As part of its strategy to contain the spread of Covid-19, the government has extended the ongoing lockdown till May 16. During this time, all inter-district bus, launch and train services will remain suspended. However, the administration will allow public transport to operate within the cities and districts from May 6.
We believe that lockdown is the only way to address the transmission of Covid-19 and rein in the pandemic, but the way we have gone about the business so far has been at best halfhearted, if not warped. While public transport has been off the streets, private vehicles have not. In the first stages of the lockdown, before April 14, public offices were closed, but not private ones. Later on, all offices were closed except essential services, and restaurants and factories were allowed to operate as well, but no directives were given on how the workers in these industries are meant to reach their workplaces without public transportation. It would have been judicious if government transport could run with health caveats imposed and enforced strictly.

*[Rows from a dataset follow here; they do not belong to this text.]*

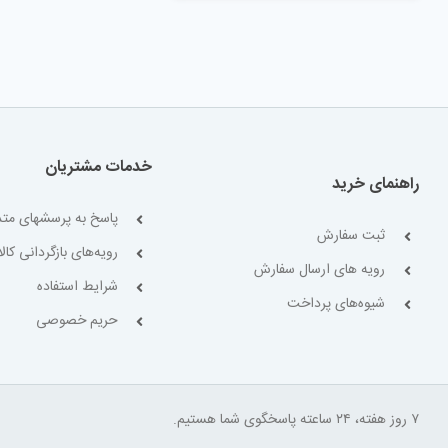
خدمات مشتریان
راهنمای خرید
پاسخ به پرسشهای متد
ثبت سفارش
رویه‌های بازگردانی کالا
رویه های ارسال سفارش
شرایط استفاده
شیوه‌های پرداخت
حریم خصوصی
۷ روز هفته، ۲۴ ساعته پاسخگوی شما هستیم.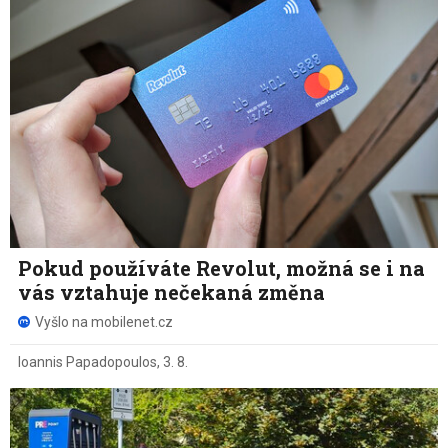
Pokud používáte Revolut, možná se i na
vás vztahuje nečekaná změna
Vyšlo na mobilenet.cz
Ioannis Papadopoulos
,
3. 8.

Understandably, this transport-suspension measure is intended to prevent the coronavirus affecting the outlying areas of the country, which so far have remained relatively free from the pandemic. However, the two Eid festivals are when there is a large exodus of people from Dhaka to other parts of the country and vice versa, although the inflow into Dhaka is not as high as the outflow. We, therefore, wonder if the administration would be able to prevent people from moving out of the workplace towards home, albeit for three days. Given the fact that intra-district buses will be allowed to operate, people will district-hop to reach home. While ordinary people will have to pay through their noses, the transport owners will make hay by charging them at their will, which they do during these festivals. With rail and launch services also suspended, it is possible that all hell will break loose on the streets.
While we appreciate the intention of the government in suspending long range public transport, the suspension is likely to be circumvented by innovative travellers. The government will therefore have to take into account such possibilities and be equally innovative in their approach to stopping people from spreading the virus to the villages.